A pall hangs over Denver, Colorado. Lawlessness stalks its streets,
while stupefied potheads loll on every corner, stoned senseless on
legal weed.

Well, actually, no, it's not really like that at all. Really, it's
just another day.

Denver's like any other big American city: on the 16th Street Mall,
there are vagrants on the corners, Broncos and Patriots fans spooling
around while they wait for the start of the AFC final later in the
day. Coffee shops are setting out chairs in the unseasonable warmth,
and a robot street performer, painted entirely silver, is making plans
with friends for after the game.

At lunchtime, the bartender at the Rhein House is wrestling with the
beer lines: the cooling system has run amok, heating the lines
instead. Cold beer is spraying out of the nozzles as foam. It's going
to make for a hard afternoon selling a different kind of recreational
drug. And as far as legal weed goes? It hasn't had much of a mark,
beyond, well, money.

"Tourism and cash." That's the bartender's take as he dumps out
glasses of foam. "The federal government could come in and shut it
down at any time, but they're just watching the money." And money
there is. The taxes Colorado's collected so far? Well, the
government's own numbers show US$12.2 million in taxes, licences and
fees for December 2015 alone - $72 million in the first nine months of
this fiscal year, on track for close to $100 million by the end of
2015-2016. More than taxes on alcohol.

The kind of money that Canadian governments must be thinking about,
especially because the federal government has promised legalization,
and, with the current economic downtown, there's not one province that
couldn't use a source of cash. Especially a source of cash that's
brand new, on a product that is currently virtually the sole preserve
of criminals. There probably won't be weed tourists, not if the
legalization is nationwide - but there would be taxes, and weed stores.
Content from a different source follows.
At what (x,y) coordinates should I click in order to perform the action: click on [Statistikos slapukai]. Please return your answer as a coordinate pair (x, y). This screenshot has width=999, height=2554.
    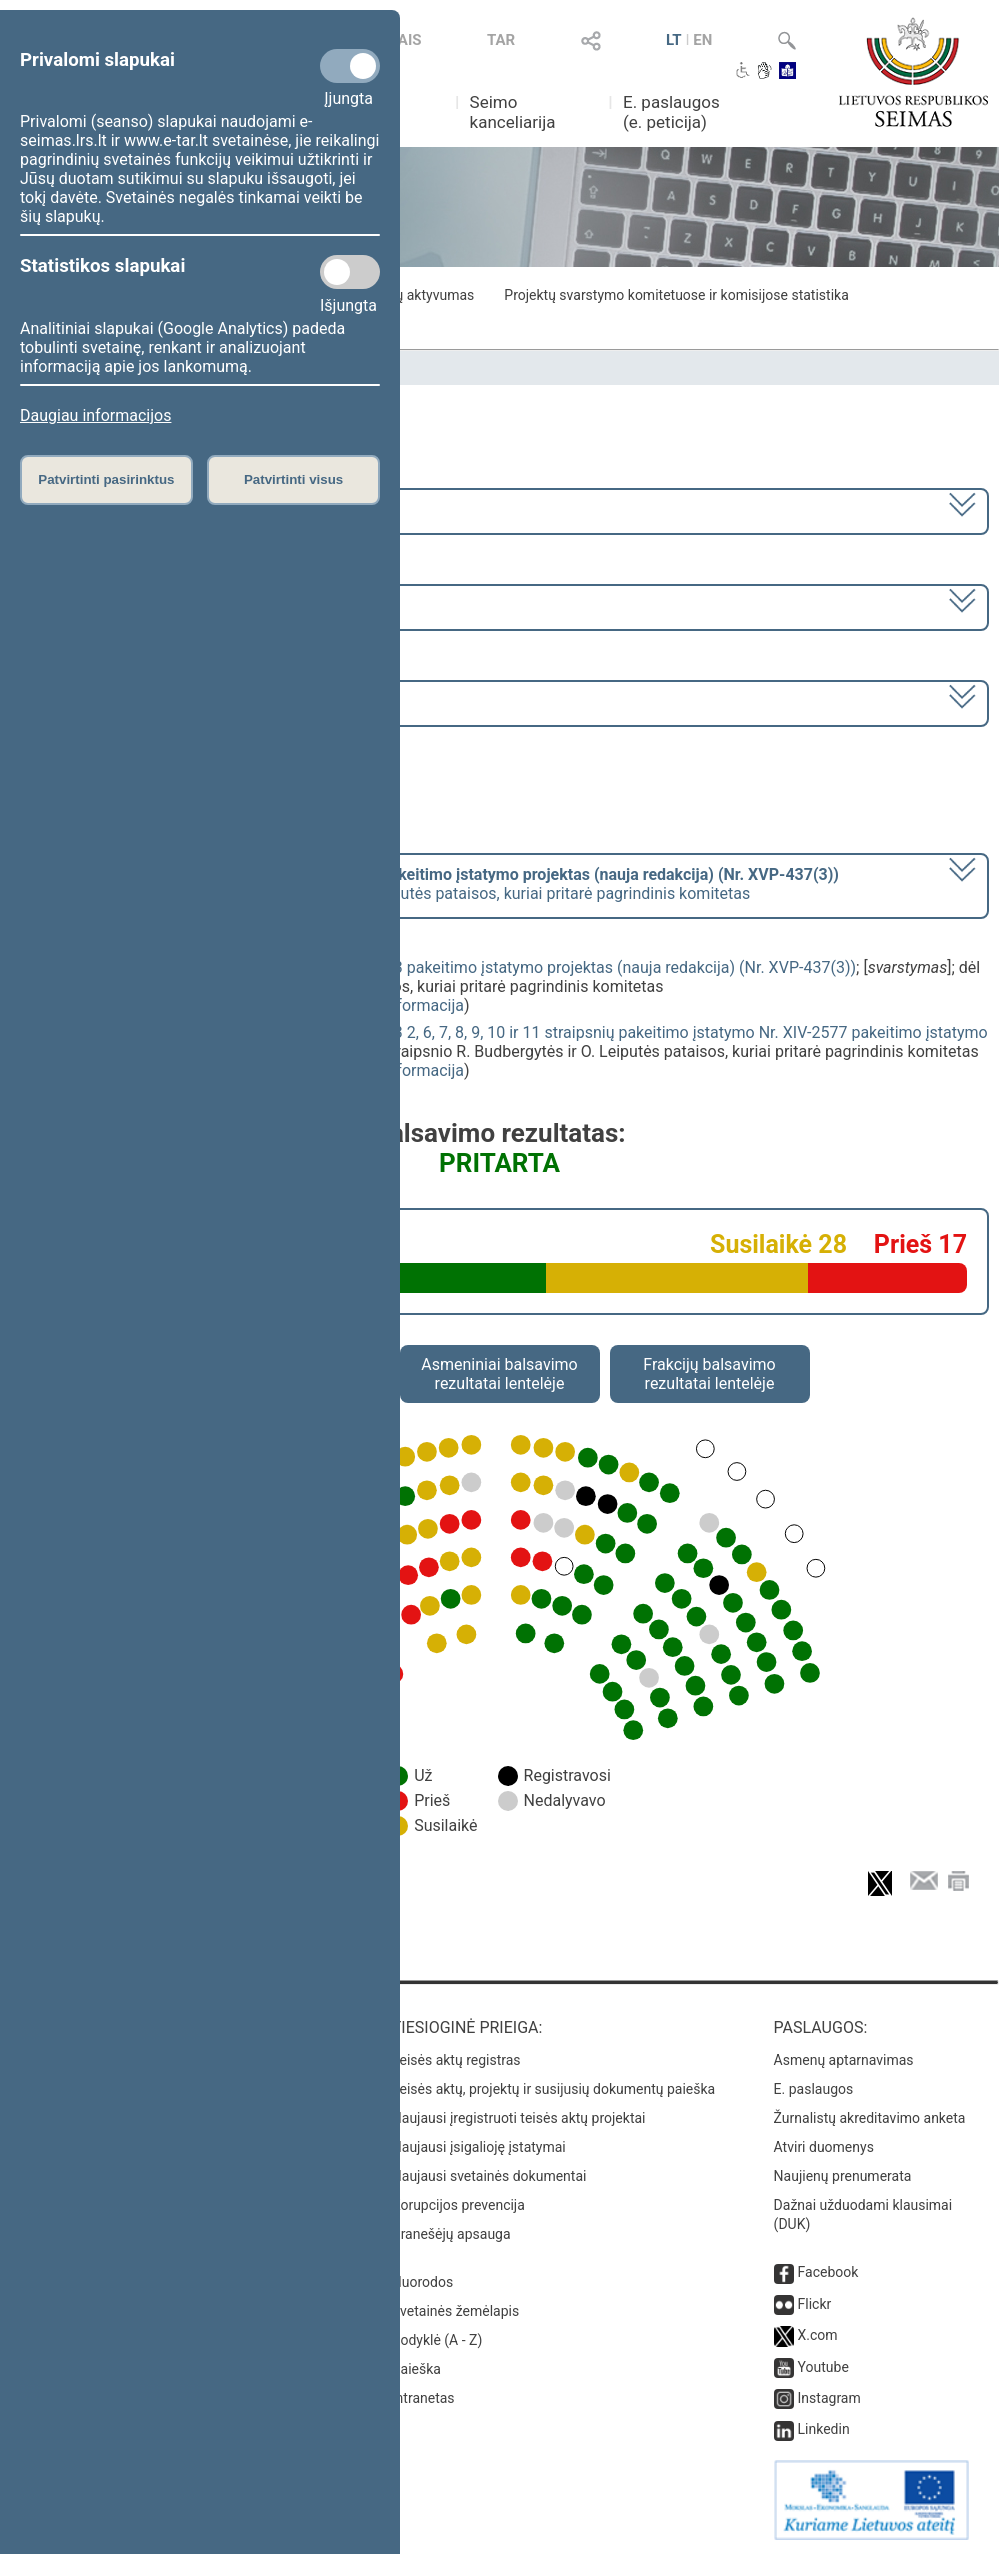
    Looking at the image, I should click on (350, 272).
The Euflora Cannabis Dispensary is like any other store on the 16th
Street Mall.

Its pixillated electronic sign, as big as any other retail store's,
lights up at 10 a.m., right around the time a man spins his wheelchair
to a nearby corner, carefully positions the stump of his leg, in plain
and bare sight, bluntly amputated above the knee, and starts his
patter: "Got any change for a one-legged man?"

Inside, the store is as sparse and clean as a cosmetics store:
marijuana on display in plastic jars you can crack open and smell, $20
a gram for different strains with names like Cherry Skunk and Joker.
Beside each jar, an iPad with a touch-screen menu for the different
effects of each strain - the side-effects, the different types of
high. With the exception of the security checking everyone's
identification at the door, it could be any store, anywhere.

Weed dispensaries have popped up all over the city, growth mirrored,
fittingly, only by the number of craft brewing operations: "It was a
church yesterday, now it's a brewery," the Rhein House bartender quips.

One street over, it's simpler commerce: "Wanna buy my all-day bus
ticket?" a woman shouts.

"I just got back from selling mine," her intended customer calls

On the street, there are a handful of people outside smoking. Most of
the time, it's the sharp, familiar smell of tobacco smoke.

Other times, the heavy, pungent skunkiness of marijuana.

And in both cases, the smell of taxes rolling in.